← Streaming Speech-to-Speech — Moshi, Hibiki, and Full-Duplex Dialogue Audio Evaluation — WER, MOS, UTMOS, MMAU, FAD, and the Open Leaderboards →

Voice Anti-Spoofing & Audio Watermarking — ASVspoof 5, AudioSeal, WaveVerify

> Voice cloning shipped faster than defenses. 2026 production voice systems need two things: a detector (AASIST, RawNet2) that classifies real vs fake speech, and a watermark (AudioSeal) that survives compression and editing. Ship both or do not ship voice cloning.

Type: Build

Languages: Python

Prerequisites: Phase 6 · 06 (Speaker Recognition), Phase 6 · 08 (Voice Cloning)

Time: ~75 minutes

The Problem

Three related defenses:

Anti-spoofing / deepfake detection. Given an audio clip, is it synthetic or real? ASVspoof benchmarks (ASVspoof 2019 → 2021 → 5) are the gold standard.
Audio watermarking. Embed an imperceptible signal in generated audio that a detector can extract later. AudioSeal (Meta) and WavMark are the open options.
Authenticated provenance. Cryptographic signing of audio files + metadata. C2PA / Content Authenticity Initiative.

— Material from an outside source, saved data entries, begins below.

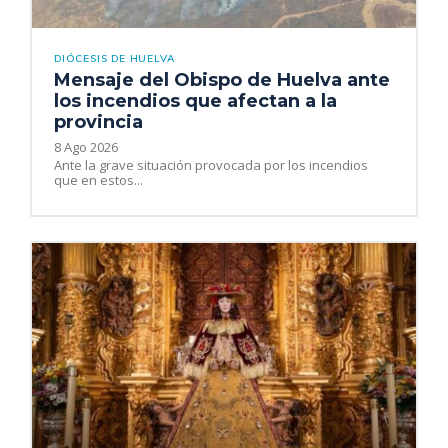
DIÓCESIS DE HUELVA
Mensaje del Obispo de Huelva ante
los incendios que afectan a la
provincia
8 Ago 2026
Ante la grave situación provocada por los incendios
que en estos...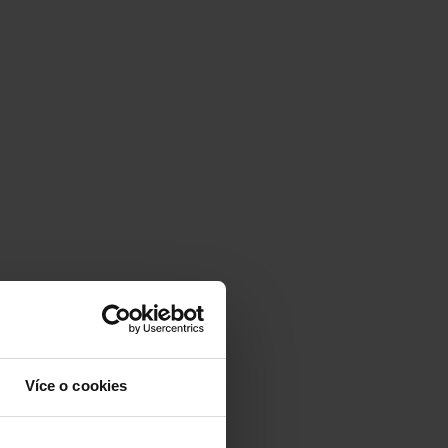
Více o cookies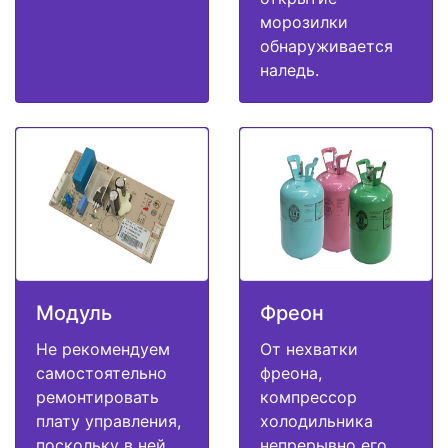
морозилки
обнаруживается
наледь.
Модуль
Фреон
Не рекомендуем
От нехватки
самостоятельно
фреона,
ремонтировать
компрессор
плату управления,
холодильника
поскольку в ней
непрерывно его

Detection handles adversaries who don't cooperate. Watermarking handles compliance — AI-generated audio should be identifiable as such. Both are required in 2026.

The Concept

Anti-spoofing vs watermarking vs provenance — three defense layers

ASVspoof 5 — the 2024-2025 benchmark

Biggest change from prior editions:

Crowdsourced data (not studio clean) — realistic conditions.
~2000 speakers (vs ~100 before).
32 attack algorithms. TTS + voice conversion + adversarial perturbation.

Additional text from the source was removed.